# 02 — System GMM & Efficiency Gains

**Duration:** ~90 minutes  
**Level:** Intermediate  
**Prerequisites:** Notebook 01 (Difference GMM Fundamentals)

## Learning Objectives

1. Understand the **weak instruments problem** in Difference GMM
2. Explain the **Blundell-Bond System GMM** approach
3. Compare efficiency between Difference and System GMM
4. Interpret the **Difference-in-Hansen** test for level instruments
5. Know when to prefer System GMM over Difference GMM

## Outline

1. [The Weak Instruments Problem](#1-weak-instruments)
2. [System GMM: Adding Level Equations](#2-system-gmm)
3. [Estimation with PanelBox](#3-estimation)
4. [Efficiency Comparison](#4-efficiency)
5. [Difference-in-Hansen Test](#5-diff-hansen)
6. [When to Use System GMM](#6-guidelines)
7. [Exercises](#7-exercises)

In [None]:
# Setup
import sys
import warnings
from pathlib import Path

import matplotlib.pyplot as plt
import numpy as np
import pandas as pd

project_root = Path("../../..").resolve()
if str(project_root) not in sys.path:
    sys.path.insert(0, str(project_root))

from panelbox.gmm import DifferenceGMM, SystemGMM

sys.path.insert(0, str(Path("..").resolve()))
from utils.visualization import apply_tutorial_style, plot_coefficient_comparison

apply_tutorial_style()
warnings.filterwarnings('ignore', category=UserWarning)
print("Setup complete.")

## 1. The Weak Instruments Problem

Difference GMM uses lagged **levels** as instruments for first-differenced equations.
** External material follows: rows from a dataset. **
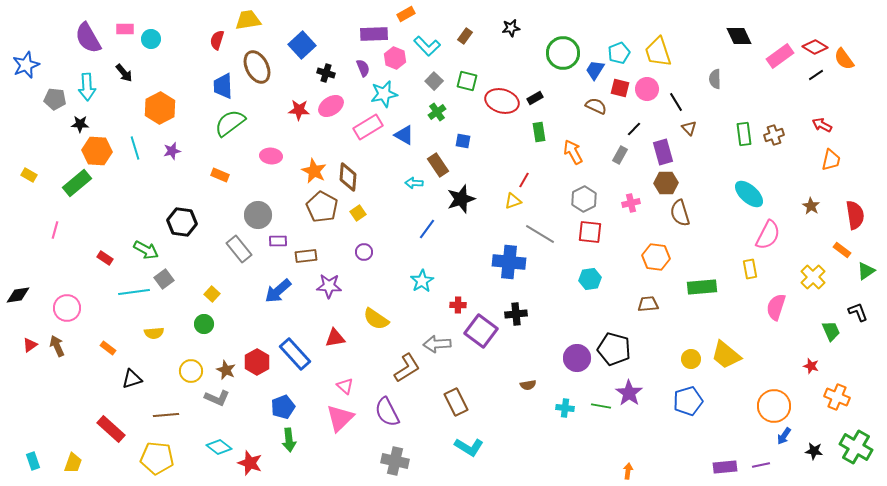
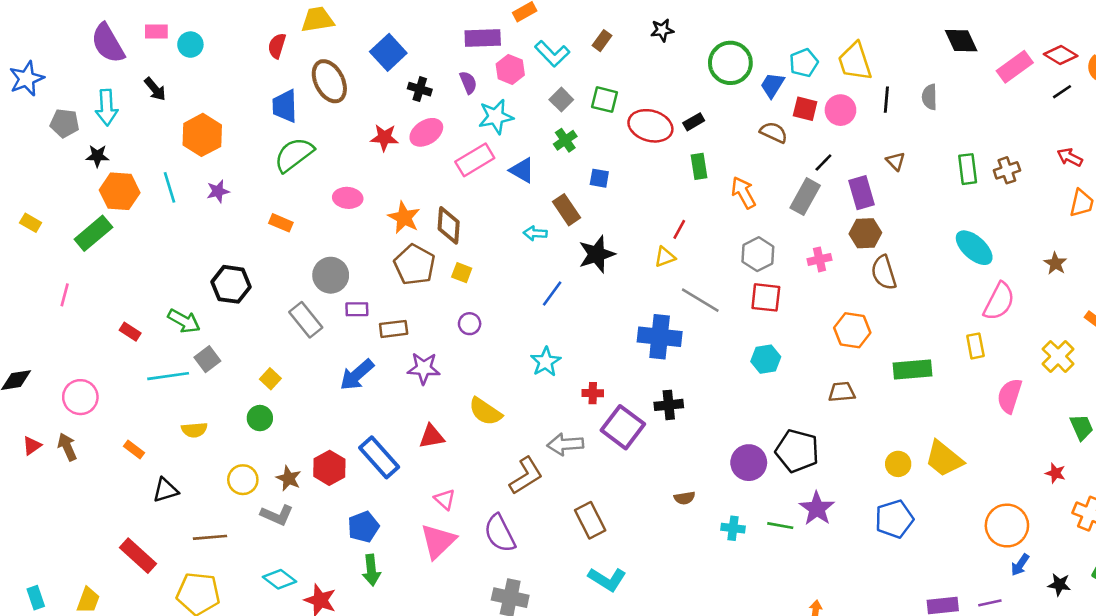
black line: (676, 102) -> (886, 100), moved, turned 36
gray rectangle: (620, 155) -> (805, 197), size x1.5
yellow square: (358, 213) -> (462, 273), turned -35

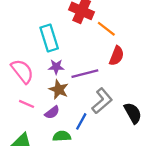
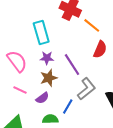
purple line: (85, 74) -> (72, 65), turned 70
brown star: (59, 89) -> (49, 78), turned 30

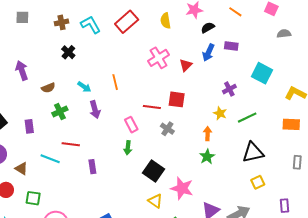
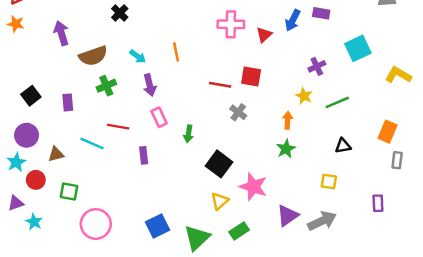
pink cross: (159, 58) -> (231, 24), turned 30
cyan square: (262, 73) -> (358, 48), turned 35
brown semicircle: (48, 88) -> (93, 56), size x1.6
orange rectangle: (291, 124) -> (388, 132), moved, turned -72
pink rectangle: (131, 125) -> (159, 117), moved
black triangle: (253, 152) -> (343, 146), size x0.6
brown triangle: (21, 169) -> (56, 154), turned -48
yellow square: (258, 182) -> (329, 181), moved, turned 32
yellow triangle: (155, 201) -> (220, 201), turned 42
purple rectangle: (284, 206) -> (378, 203), moved

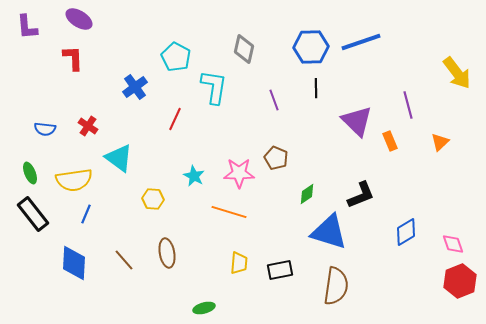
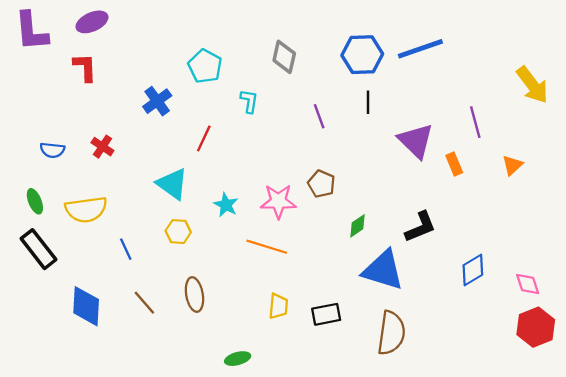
purple ellipse: (79, 19) -> (92, 22), turned -56
purple L-shape: (27, 27) -> (31, 31), size x1.4
cyan L-shape: (214, 87) -> (249, 101), size x0.6
cyan triangle: (119, 158) -> (172, 184), moved
blue line: (86, 214) -> (126, 249), moved, turned -48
When the underlying series is **highly persistent** ($\rho \to 1$), lagged levels become **weak instruments** for differences:

$$\text{Corr}(y_{i,t-2}, \Delta y_{i,t-1}) \to 0 \quad \text{as } \rho \to 1$$

This leads to:
- Large standard errors
- Biased coefficient estimates
- Poor finite-sample properties

Let's demonstrate this with data that has near-unit-root persistence.

In [None]:
# Load weak instruments data (rho = 0.95, near unit root)
weak_data = pd.read_csv("../data/weak_instruments.csv")
print(f"Shape: {weak_data.shape}")
print(f"Entities: {weak_data['entity'].nunique()}, Periods: {weak_data['time'].nunique()}")
weak_data.describe().round(4)

In [None]:
# Difference GMM on weak instruments data
model_diff_weak = DifferenceGMM(
    data=weak_data,
    dep_var='y',
    lags=1,
    id_var='entity',
    time_var='time',
    exog_vars=['x'],
    time_dummies=False,
    collapse=True,
    two_step=True,
    robust=True
)
results_diff_weak = model_diff_weak.fit()
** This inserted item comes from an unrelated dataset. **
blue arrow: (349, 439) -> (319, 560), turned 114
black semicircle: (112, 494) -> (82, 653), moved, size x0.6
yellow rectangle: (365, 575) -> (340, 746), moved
print("Difference GMM on Persistent Series (rho_true = 0.95):")
print(f"  rho_hat = {results_diff_weak.params.iloc[0]:.4f}")
print(f"  SE      = {results_diff_weak.std_errors.iloc[0]:.4f}")
print(f"  Hansen p = {results_diff_weak.hansen_j.pvalue:.4f}")
print(f"\nNote the large SE — this is the weak instruments problem!")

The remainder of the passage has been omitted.